As it happens, my predecessor, Dan Flynn, dissects Derrida to a fare-thee-well in his book Intellectual Morons, showing much more than just one sentence from the father of deconstruction:
• “Emancipation from this language must be attempted but not as an attempt at emancipation from it, for this is impossible unless we forget our history. Rather, as the dream of emancipation. Nor as emancipation from it, which would be meaningless and would deprive us of the light of meaning. Rather, as resistance to it, as far as is possible. In any event, we must not abandon ourselves to this language with the abandon which today characterizes the worst exhilaration of the most nuanced structural formalism” and
• “The stage is theological for as long as its structure, following the entirety of tradition, comports the following elements: an author-creator who, absent and from afar, is armed with a text and keeps watch over, assembles, regulates the time or the meaning of representation, letting this latter represent him as concerns what is called the content of his thoughts, his intentions, his ideas. He lets representation represent him through representatives, directors or actors, enslaved interpreters who represent characters who, primarily through what they say, more or less directly represent the thought of the ‘creator.’ Interpretive slaves who faithfully execute the providential designs of the ‘master.’”

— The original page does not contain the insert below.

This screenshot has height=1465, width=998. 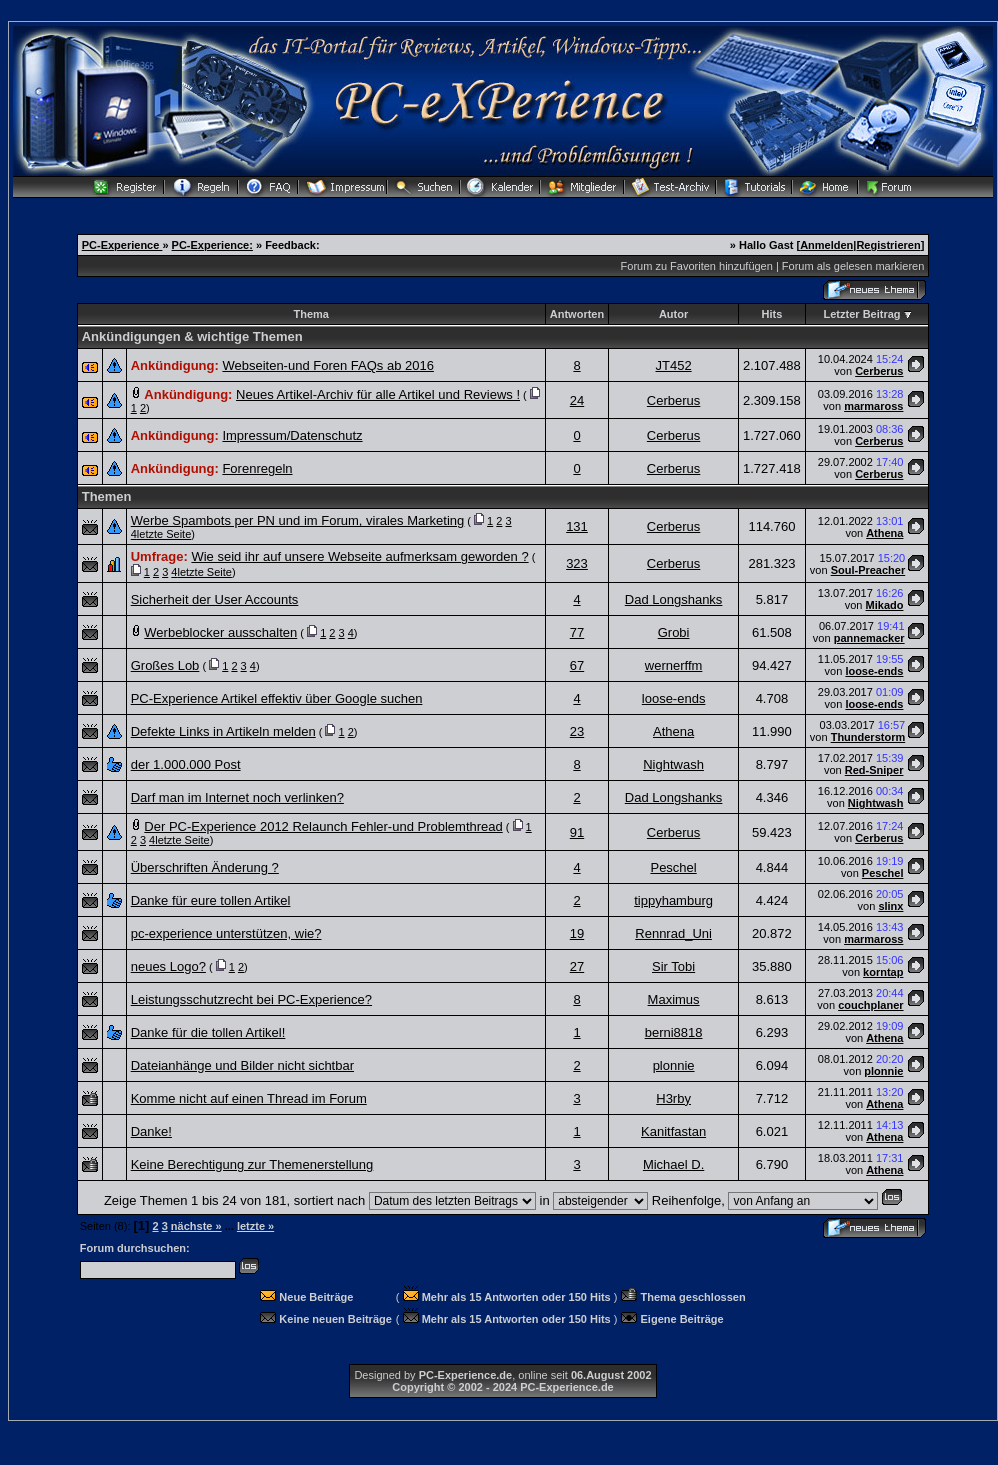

“From Candide to Les Miserables, works translated from French have had few problems reaching English-speaking readers,” Flynn notes. “Derrida’s work, his apologists contend, somehow differs.”
“My hope as a man of the left, is that certain elements of deconstruction will have served or—because the struggle continues, particularly in the United States—will serve to politicize or repoliticize the left with regard to positions which are not simply academic,” Derrida himself said in the 1990s. For example, he planned to apply theoretical deconstruction to actual building construction.
“We have to refuse the hegemony of functionality, of the aesthetic, and of dwelling,” Derrida wrote. “It’s a move to free architecture from all those external finalities, those extraneous goals.”
That theoretical goal proved difficult to attain. “The French found this out the hard way in the 1980s when they built a public park on deconstructionist principles,” Flynn writes. “Complete with a bridge that abruptly stops without going anywhere and a running track that crosses through a barroom, the monstrosity was a $200 million, taxpayer-funded reality check on deconstructionist architecture.”
Perhaps Riley, who, from what we understand, is blogging from France, can visit this park, walk that bridge and run that track. Maybe some earmarking senior Republican U. S. senators already have.
The other part of Riley’s complaint against the two ladies is their use of the contrasting example of C. S. Lewis. “Maybe, just maybe, if I might dare to suggest without marking myself as a left-wing, anti-American, anti-Christian theorist, maybe Lewis is not cited much because…well, he didn’t write much in the way of theory, literary, political, social, or otherwise?,” Riley suggests.
We suggest that he visit the C. S. Lewis website which features 35 works of not only fiction that Lewis wrote but also collections of essays, papers and lectures on, yes, subjects “literary, political, social” and “otherwise.”
Malcolm A. Kline is the executive director of Accuracy in Academia.